Canadian performing rights organization SOCAN has partnered with Pioneer DJ's KUVO technology to offer a free device to EDM venues that identifies electronic dance music performances for real-time…

Canadian performing rights organization SOCAN, the Society of Composers, Authors and Music Publishers of Canada, has partnered with Pioneer DJ’s KUVO technology to offer a free device to EDM venues that identifies electronic dance music performances for real-time tracking.

Easily installed by plugging into a DJ’s mixing board, the device uses metadata extraction technology to collect and relay the information to SOCAN to tabulate and distribute royalties more accurately to the copyright owners of the track.

SOCAN is offering this KUVO device at no cost to nightclubs, festivals and other EDM venues, starting in Toronto, “as an additional aspect of their SOCAN music license agreement,” the press release states.

“DJs spin more music in one show than the vast majority of other live musical performances, but it’s nearly impossible for them to submit accurate set lists of music for shows that they perform,” said Kit Wheeler, vice-president of SOCAN’s distribution department, in a press statement.

“Pioneer-KUVO technology addresses this problem and enables SOCAN to capture even more musical performances in real time and more accurately. Our partnership with Pioneer and KUVO is a great step forward in getting our more than 150,000 members fairly paid for their work.”

Pioneer KUVO
Pioneer KUVO Courtesy of Environics Communications

CODA, a two-story venue in downtown Toronto is the first club in North America to adopt the technology.

“For years we’ve been dissatisfied with the system in place, knowing that not all licenses we pay are getting in to the hands of artists behind the music played in our venues and at our events,” said CODA owner Joel Smye, in a statement. “Now, through technology, the use of a simple device will ensure that the music licenses that we pay and have always paid will go to the right people.”

The Association For Electronic Music (AFEM) — representing more than 150 members in 20 countries — is fully supporting the installation of these boxes, as part of its global campaign Get Played, Get Paid.

“Everyone wants to be paid fairly for their music, and I hope that clubs and festivals will be eager to use technology to help ensure that the right people get their fair share of the legal music licenses that they already pay,” said DJ/producer and SOCAN member Richie Hawtin, who recently collaborated with KUVO through his own music-recognition platform, RADR.DJ.
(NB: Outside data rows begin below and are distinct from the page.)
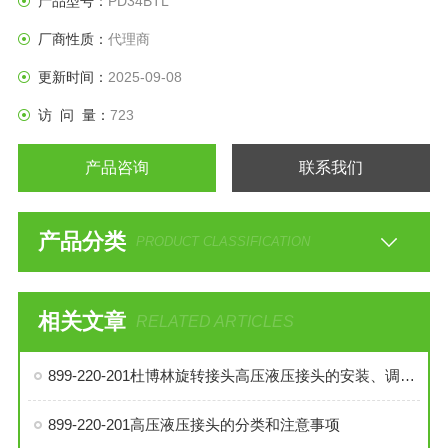
产品型号：
PD34BTL
厂商性质：
代理商
更新时间：
2025-09-08
访 问 量：
723
产品咨询
联系我们
产品分类
PRODUCT CLASSIFICATION
相关文章
RELATED ARTICLES
899-220-201杜博林旋转接头高压液压接头的安装、调试与维护技巧
899-220-201高压液压接头的分类和注意事项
Headquartered in Japan, Pioneer DJ Europe Ltd. is the subsidiary of Pioneer DJ Corporation, a market leader in the design and production of DJ equipment and software.  “We’re delighted that SOCAN will use metadata from KUVO and we hope that other PROs in North America will see how accurate the service is and come aboard,” said Pioneer DJ’s general manager Mark Grotefeld in a statement.

“It’s a huge territory and currently there’s a lot of the money paid by the venues in license fees that isn’t finding its way to the artists who deserve it. KUVO can help solve that problem and reward those who produce the music played by DJs.”